→ **Exercise brief**
Transcribe the records that follow exactly. Skip the pictures.

┌──

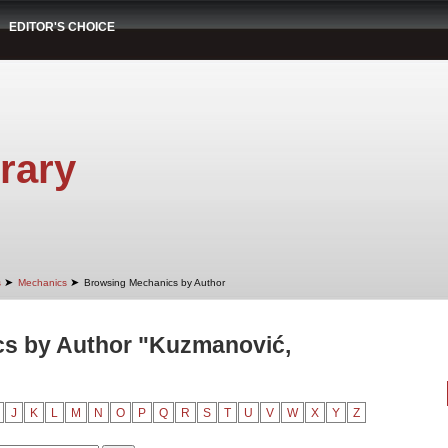
EDITOR'S CHOICE
rary
➤
➤
s
Mechanics
Browsing Mechanics by Author
s by Author "Kuzmanović,
J
K
L
M
N
O
P
Q
R
S
T
U
V
W
X
Y
Z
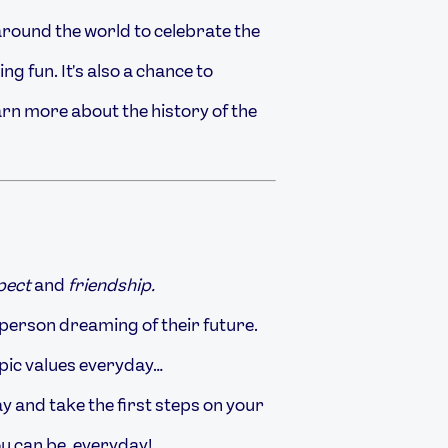
around the world to celebrate the
g fun. It's also a chance to
arn more about the history of the
spect
and
friendship.
person dreaming of their future.
mpic values everyday…
y and take the first steps on your
ou can be, everyday!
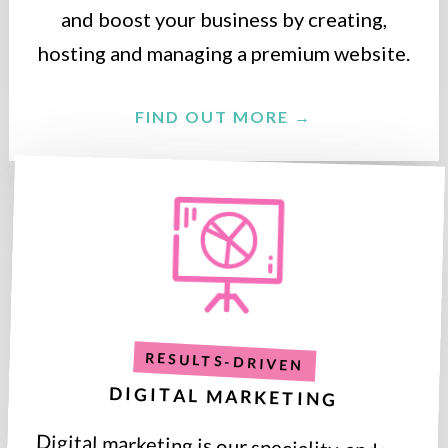
and boost your business by creating,
hosting and managing a premium website.
FIND OUT MORE →
RESULTS-DRIVEN
DIGITAL MARKETING
Digital marketing is our speciality, and we
deliver results that are proven to grow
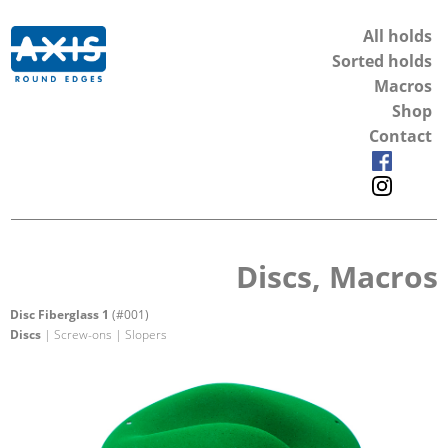
All holds
Sorted holds
Macros
Shop
Contact
Discs, Macros
Disc Fiberglass 1
(#001)
Discs
| Screw-ons | Slopers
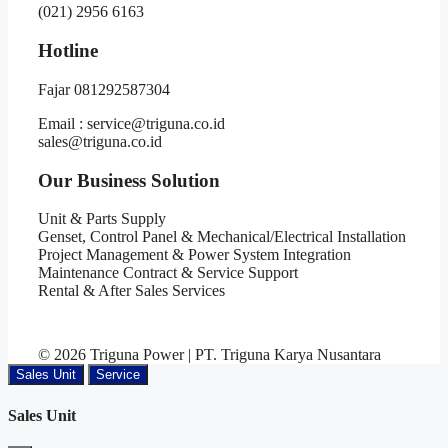
(021) 2956 6163
Hotline
Fajar 081292587304
Email : service@triguna.co.id
sales@triguna.co.id
Our Business Solution
Unit & Parts Supply
Genset, Control Panel & Mechanical/Electrical Installation
Project Management & Power System Integration
Maintenance Contract & Service Support
Rental & After Sales Services
© 2026 Triguna Power | PT. Triguna Karya Nusantara
Sales Unit
Service
Sales Unit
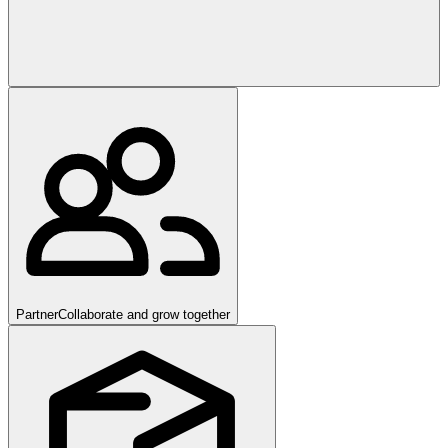
Partner
Collaborate and grow together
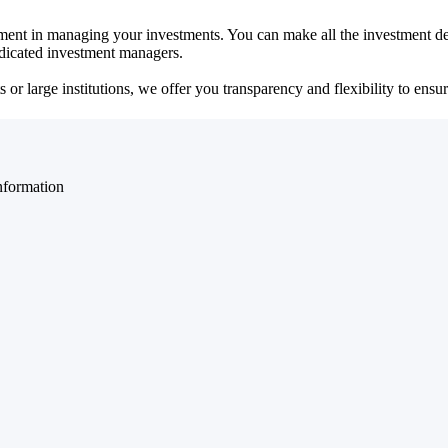
ent in managing your investments. You can make all the investment dec
dedicated investment managers.
r large institutions, we offer you transparency and flexibility to ensure
nformation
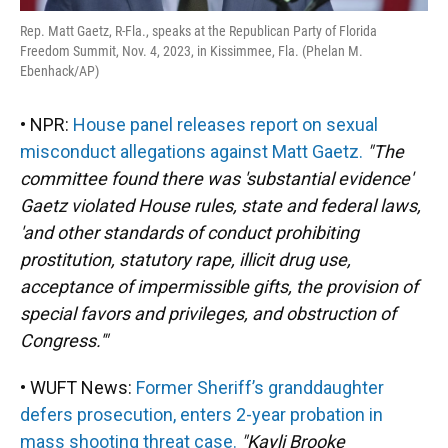
Rep. Matt Gaetz, R-Fla., speaks at the Republican Party of Florida
Freedom Summit, Nov. 4, 2023, in Kissimmee, Fla. (Phelan M.
Ebenhack/AP)
• NPR:
House panel releases report on sexual
misconduct allegations against Matt Gaetz.
"The
committee found there was 'substantial evidence'
Gaetz violated House rules, state and federal laws,
'and other standards of conduct prohibiting
prostitution, statutory rape, illicit drug use,
acceptance of impermissible gifts, the provision of
special favors and privileges, and obstruction of
Congress.'"
• WUFT News:
Former Sheriff’s granddaughter
defers prosecution, enters 2-year probation in
mass shooting threat case.
"Kayli Brooke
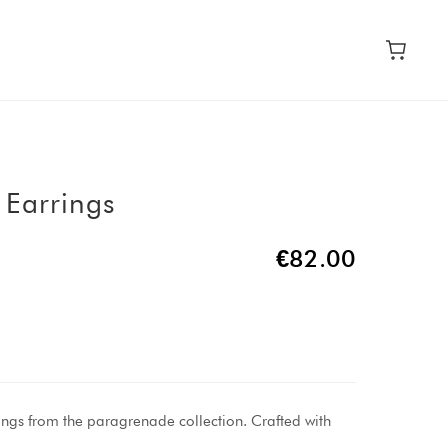
 Earrings
€82.00
ings from the paragrenade collection. Crafted with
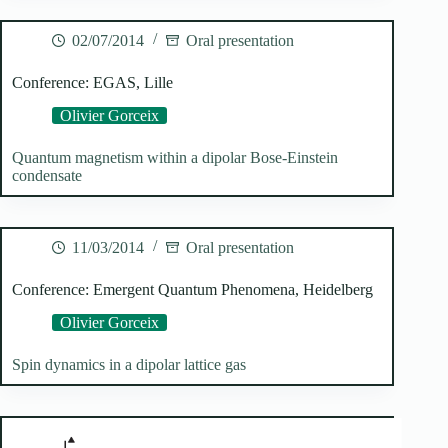
02/07/2014
Oral presentation
Conference: EGAS, Lille
Olivier Gorceix
Quantum magnetism within a dipolar Bose-Einstein
condensate
11/03/2014
Oral presentation
Conference: Emergent Quantum Phenomena, Heidelberg
Olivier Gorceix
Spin dynamics in a dipolar lattice gas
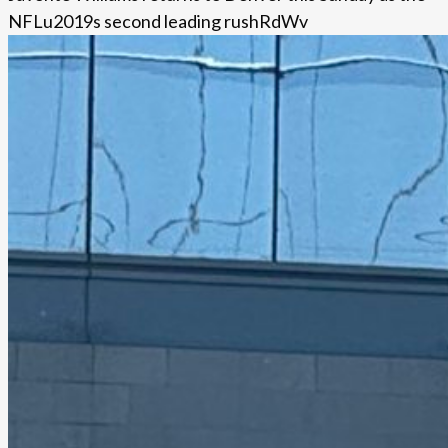
NFLu2019s second leading rushRdWv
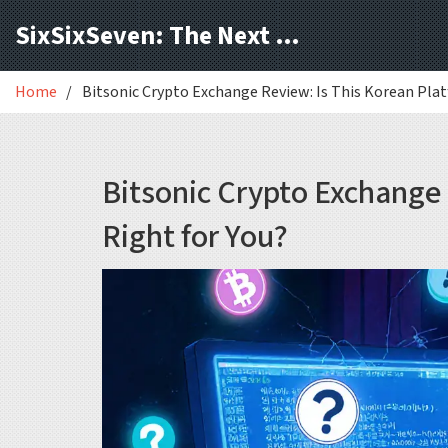
SixSixSeven: The Next Block
Home
Bitsonic Crypto Exchange Review: Is This Korean Plat
Bitsonic Crypto Exchange 
Right for You?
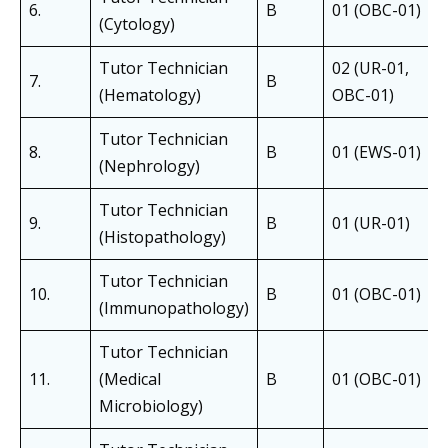
6.
B
01 (OBC-01)
(Cytology)
Tutor Technician
02 (UR-01,
7.
B
(Hematology)
OBC-01)
Tutor Technician
8.
B
01 (EWS-01)
(Nephrology)
Tutor Technician
9.
B
01 (UR-01)
(Histopathology)
Tutor Technician
10.
B
01 (OBC-01)
(Immunopathology)
Tutor Technician
11.
(Medical
B
01 (OBC-01)
Microbiology)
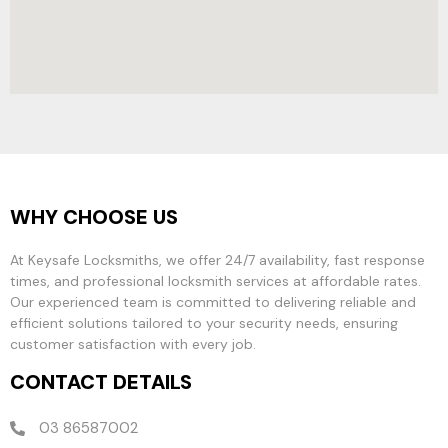
WHY CHOOSE US
At Keysafe Locksmiths, we offer 24/7 availability, fast response
times, and professional locksmith services at affordable rates.
Our experienced team is committed to delivering reliable and
efficient solutions tailored to your security needs, ensuring
customer satisfaction with every job.
CONTACT DETAILS
03 86587002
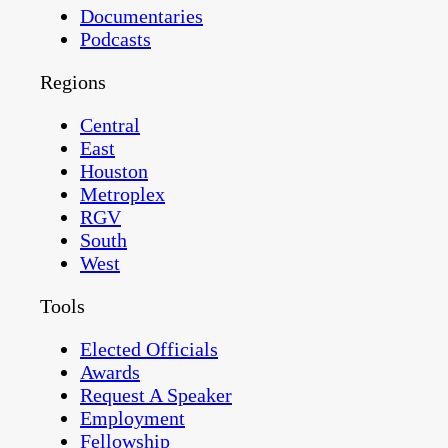
Documentaries
Podcasts
Regions
Central
East
Houston
Metroplex
RGV
South
West
Tools
Elected Officials
Awards
Request A Speaker
Employment
Fellowship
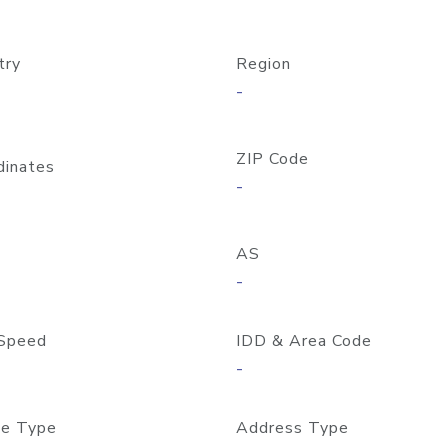
try
Region
-
ZIP Code
dinates
-
AS
-
Speed
IDD & Area Code
-
e Type
Address Type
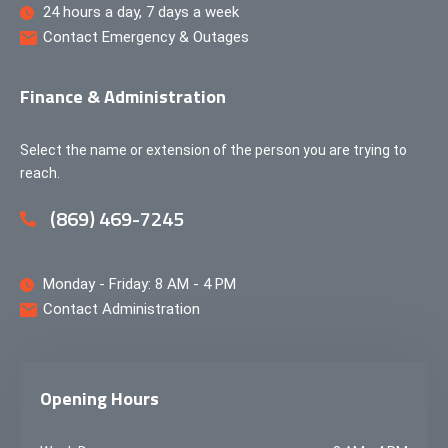
24 hours a day, 7 days a week
Contact Emergency & Outages
Finance & Administration
Select the name or extension of the person you are trying to
reach.
(869) 469-7245
Monday - Friday: 8 AM - 4 PM
Contact Administration
Opening Hours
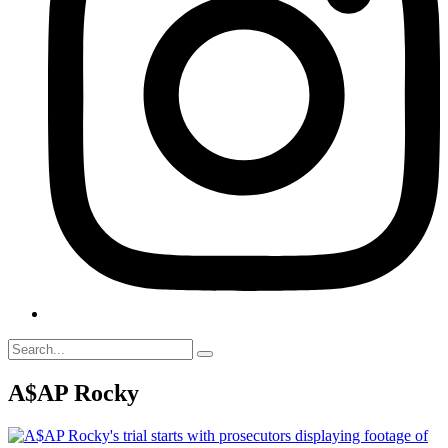
A$AP Rocky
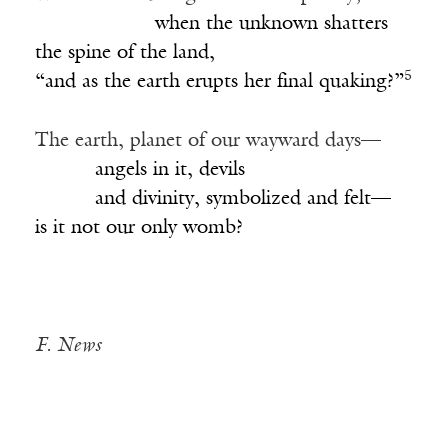
____________
when the unknown shatters
the spine of the land,
5
“and as the earth erupts her final quaking?”
The earth, planet of our wayward days—
______
angels in it, devils
______
and divinity, symbolized and felt—
is it not our only womb?
F. News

└──

→ **Output below**
EDITOR'S CHOICE
rary
➤
➤
s
Mechanics
Browsing Mechanics by Author
s by Author "Kuzmanović,
J
K
L
M
N
O
P
Q
R
S
T
U
V
W
X
Y
Z
around the world to celebrate the
g fun. It's also a chance to
arn more about the history of the
spect
and
friendship.
person dreaming of their future.
mpic values everyday…
y and take the first steps on your
ou can be, everyday!
and boost your business by creating,
hosting and managing a premium website.
FIND OUT MORE →
RESULTS-DRIVEN
DIGITAL MARKETING
Digital marketing is our speciality, and we
deliver results that are proven to grow
All holds
Sorted holds
Macros
Shop
Contact
Discs, Macros
Disc Fiberglass 1
(#001)
Discs
| Screw-ons | Slopers
(021) 2956 6163
Hotline
Fajar 081292587304
Email : service@triguna.co.id
sales@triguna.co.id
Our Business Solution
Unit & Parts Supply
Genset, Control Panel & Mechanical/Electrical Installation
Project Management & Power System Integration
Maintenance Contract & Service Support
Rental & After Sales Services
© 2026 Triguna Power | PT. Triguna Karya Nusantara
Sales Unit
Service
Sales Unit
Partner
Collaborate and grow together
ent in managing your investments. You can make all the investment dec
dedicated investment managers.
r large institutions, we offer you transparency and flexibility to ensure
nformation
Rep. Matt Gaetz, R-Fla., speaks at the Republican Party of Florida
Freedom Summit, Nov. 4, 2023, in Kissimmee, Fla. (Phelan M.
Ebenhack/AP)
• NPR:
House panel releases report on sexual
misconduct allegations against Matt Gaetz.
"The
committee found there was 'substantial evidence'
Gaetz violated House rules, state and federal laws,
'and other standards of conduct prohibiting
prostitution, statutory rape, illicit drug use,
acceptance of impermissible gifts, the provision of
special favors and privileges, and obstruction of
Congress.'"
• WUFT News:
Former Sheriff’s granddaughter
defers prosecution, enters 2-year probation in
mass shooting threat case.
"Kayli Brooke
 Earrings
€82.00
ings from the paragrenade collection. Crafted with
02/07/2014
Oral presentation
Conference: EGAS, Lille
Olivier Gorceix
Quantum magnetism within a dipolar Bose-Einstein
condensate
11/03/2014
Oral presentation
Conference: Emergent Quantum Phenomena, Heidelberg
Olivier Gorceix
Spin dynamics in a dipolar lattice gas
NFLu2019s second leading rushRdWv
SixSixSeven: The Next Block
Home
Bitsonic Crypto Exchange Review: Is This Korean Plat
Bitsonic Crypto Exchange 
Right for You?
6.
B
01 (OBC-01)
(Cytology)
Tutor Technician
02 (UR-01,
7.
B
(Hematology)
OBC-01)
Tutor Technician
8.
B
01 (EWS-01)
(Nephrology)
Tutor Technician
9.
B
01 (UR-01)
(Histopathology)
Tutor Technician
10.
B
01 (OBC-01)
(Immunopathology)
Tutor Technician
11.
(Medical
B
01 (OBC-01)
Microbiology)
WHY CHOOSE US
At Keysafe Locksmiths, we offer 24/7 availability, fast response
times, and professional locksmith services at affordable rates.
Our experienced team is committed to delivering reliable and
efficient solutions tailored to your security needs, ensuring
customer satisfaction with every job.
CONTACT DETAILS
03 86587002
Documentaries
Podcasts
Regions
Central
East
Houston
Metroplex
RGV
South
West
Tools
Elected Officials
Awards
Request A Speaker
Employment
Fellowship
try
Region
-
ZIP Code
dinates
-
AS
-
Speed
IDD & Area Code
-
e Type
Address Type
24 hours a day, 7 days a week
Contact Emergency & Outages
Finance & Administration
Select the name or extension of the person you are trying to
reach.
(869) 469-7245
Monday - Friday: 8 AM - 4 PM
Contact Administration
Opening Hours
A$AP Rocky
____________
when the unknown shatters
the spine of the land,
5
“and as the earth erupts her final quaking?”
The earth, planet of our wayward days—
______
angels in it, devils
______
and divinity, symbolized and felt—
is it not our only womb?
F. News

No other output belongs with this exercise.